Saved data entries
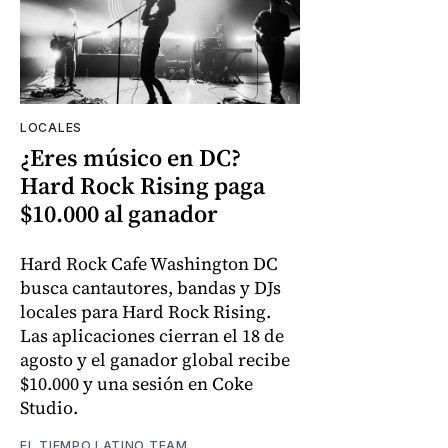
LOCALES
¿Eres músico en DC?
Hard Rock Rising paga
$10.000 al ganador
Hard Rock Cafe Washington DC
busca cantautores, bandas y DJs
locales para Hard Rock Rising.
Las aplicaciones cierran el 18 de
agosto y el ganador global recibe
$10.000 y una sesión en Coke
Studio.
EL TIEMPO LATINO TEAM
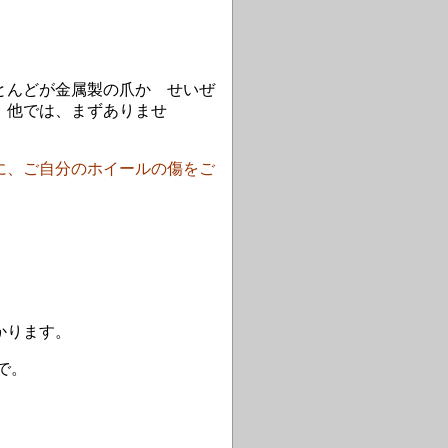
とんどが金属製の爪か せいぜ
、他では、まずありませ
に、ご自分のホイールの傷をご
かります。
で。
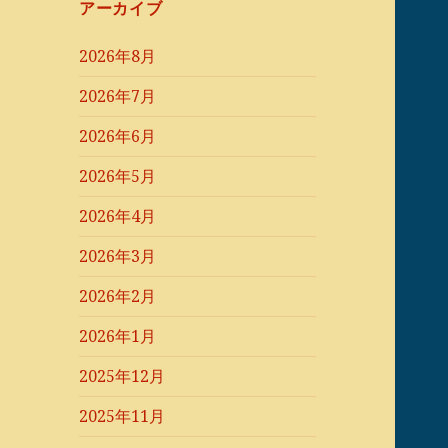
アーカイブ
2026年8月
2026年7月
2026年6月
2026年5月
2026年4月
2026年3月
2026年2月
2026年1月
2025年12月
2025年11月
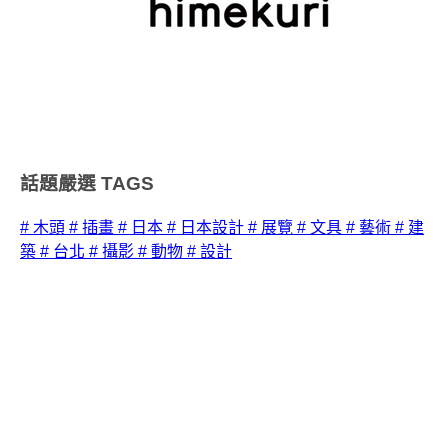
話題嚴選
TAGS
# 木頭
# 插畫
# 日本
# 日本設計
# 展覽
# 文具
# 藝術
# 建
築
# 台北
# 攝影
# 動物
# 設計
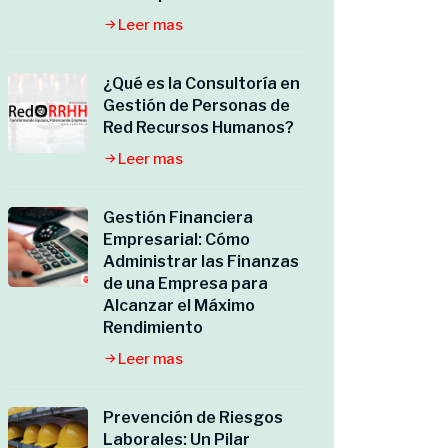
Leer mas
¿Qué es la Consultoría en
Gestión de Personas de
Red Recursos Humanos?
Leer mas
Gestión Financiera
Empresarial: Cómo
Administrar las Finanzas
de una Empresa para
Alcanzar el Máximo
Rendimiento
Leer mas
Prevención de Riesgos
Laborales: Un Pilar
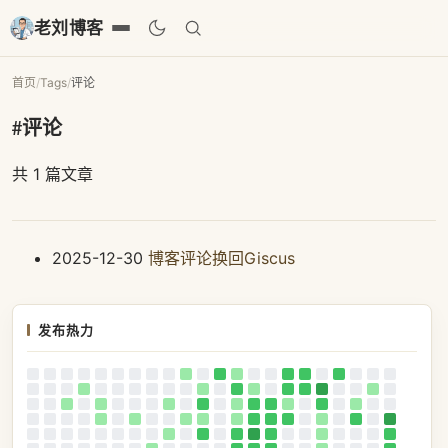
老刘博客
首页
/
Tags
/
评论
#评论
共 1 篇文章
2025-12-30
博客评论换回Giscus
发布热力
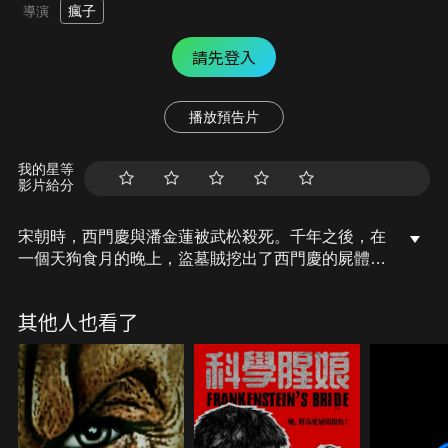
瘋子
導演
請先登入
播放預告片
我的星等
影片給分
宋朝時，西門慶與潘金蓮被武松殺死。千年之後，在
一個天狗食月的晚上，盜墓賊挖出了西門慶的屍體。
恰逢月蝕，屍體吸收了大量的陽氣產生屍變，成了僵
屍的西門慶心裡依舊只想著潘金蓮。在盜墓賊的協助
其他人也看了
下，他找到了楊玉蓮和保安小武，一場人屍大戰即將
展開。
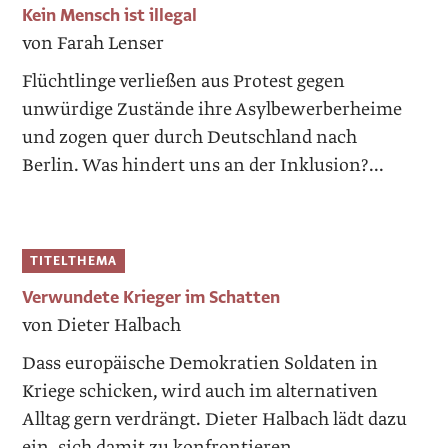
Kein Mensch ist illegal
von Farah Lenser
Flüchtlinge verließen aus Protest gegen
unwürdige Zustände ihre Asylbewerberheime
und zogen quer durch Deutschland nach
Berlin. Was hindert uns an der Inklusion?...
TITELTHEMA
Verwundete Krieger im Schatten
von Dieter Halbach
Dass europäische Demokratien Soldaten in
Kriege schicken, wird auch im alternativen
Alltag gern verdrängt. Dieter Halbach lädt dazu
ein, sich damit zu konfrontieren....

Requirement:
Wherever the string "ganador" appears in the entries above, list that line.

Solution to this exercise:
$10.000 al ganador
agosto y el ganador global recibe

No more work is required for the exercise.